The classic example is the peacock's tail. Why must an animal devote so much of its energy to producing a beautiful and decorative but ultimately nonfunctional tail? In a less enlightened time, such a feature would have been credited to a creator, but we no longer have it so easy. The question apparently plagued Darwin, who said, "The sight of a feather in the peacock’s tail, whenever I gaze at it, makes me sick." Like all things in an evolutionary Darwinian sense, it
comes back to reproduction:
Animals produce beauty on their bodies; humans can also produce it in their artifacts. The natural inference, then, would be that art is a human form of sexual display, a way for males to impress females with spectacularly redundant creations.
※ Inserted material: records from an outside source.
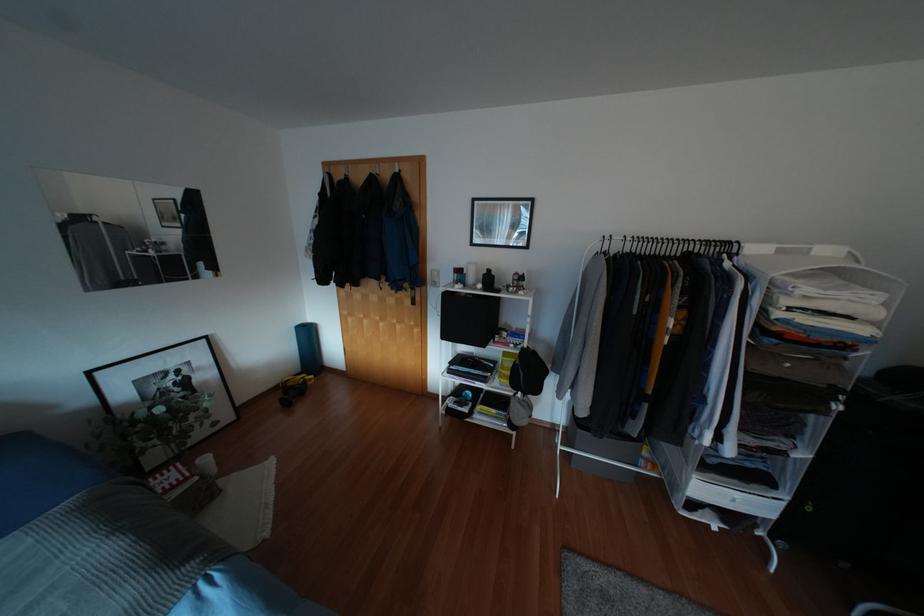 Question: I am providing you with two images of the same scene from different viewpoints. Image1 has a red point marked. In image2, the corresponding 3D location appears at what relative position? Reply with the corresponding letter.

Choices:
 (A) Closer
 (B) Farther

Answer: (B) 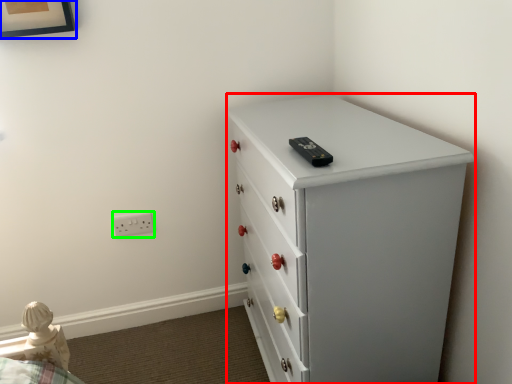 Question: Which object is the farthest from chest of drawers (highlighted by a red box)? Choose among these: picture frame (highlighted by a blue box) or electric outlet (highlighted by a green box).

Choices:
 (A) picture frame
 (B) electric outlet

Answer: (A) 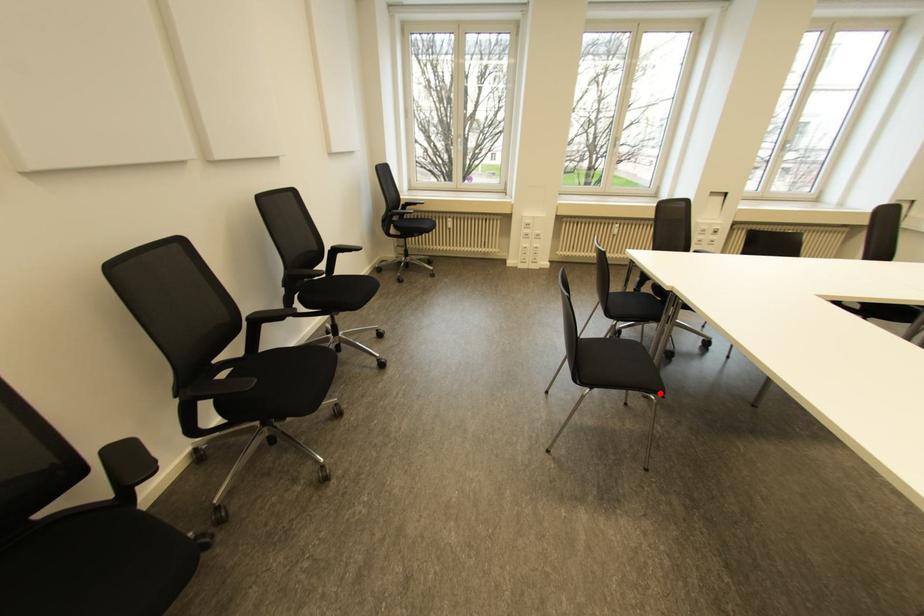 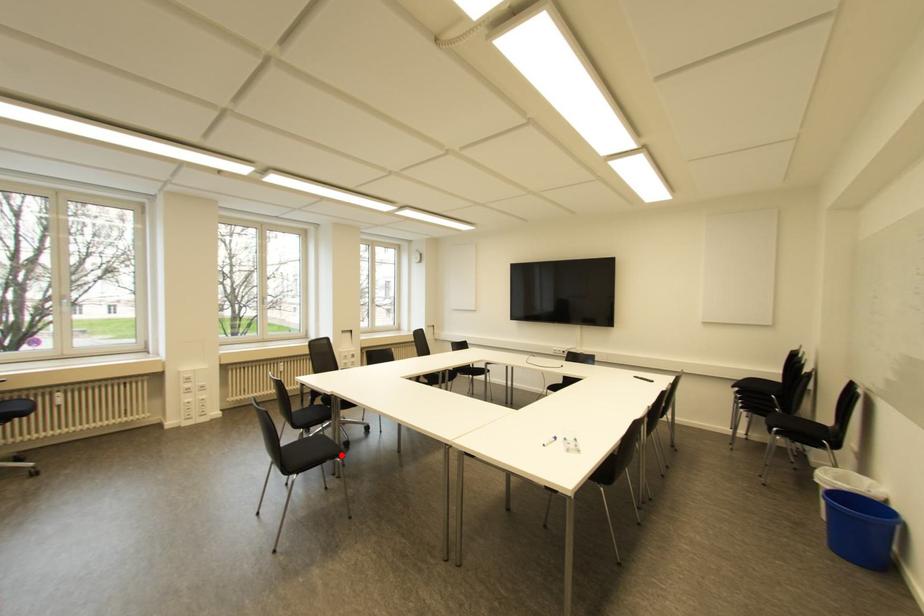 I am providing you with two images of the same scene from different viewpoints. A red point is marked on the first image and another point is marked on the second image. Does the point marked in image1 correspond to the same location as the one in image2?

Yes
There is even an animal precedent for this: the Australian bowerbird, which attracts females by building an incredibly elaborate bower out of grass and twigs, and decorating it with colorful bits and the juice of crushed berries. The bower is a perfect example of an artwork whose explicit purpose is to promote reproduction.
Moreover:
In a strictly Darwinian nature, of course, there is no such thing as honor, value, or goodness; there is only success or failure at reproduction. But the very words “success” and “failure,” despite themselves, bring an emotive and ethical dimension into the discussion, so impossible is it for human beings to inhabit a valueless world....Likewise, it makes no sense logically for us to be emotionally invested in the question of whether or not art serves our evolutionary fitness. Still, there is an unmistakable sense in discussions of Darwinian aesthetics that by linking art to fitness, we can secure it against charges of irrelevance or frivolousness—that mattering to reproduction is what makes art, or anything, really matter.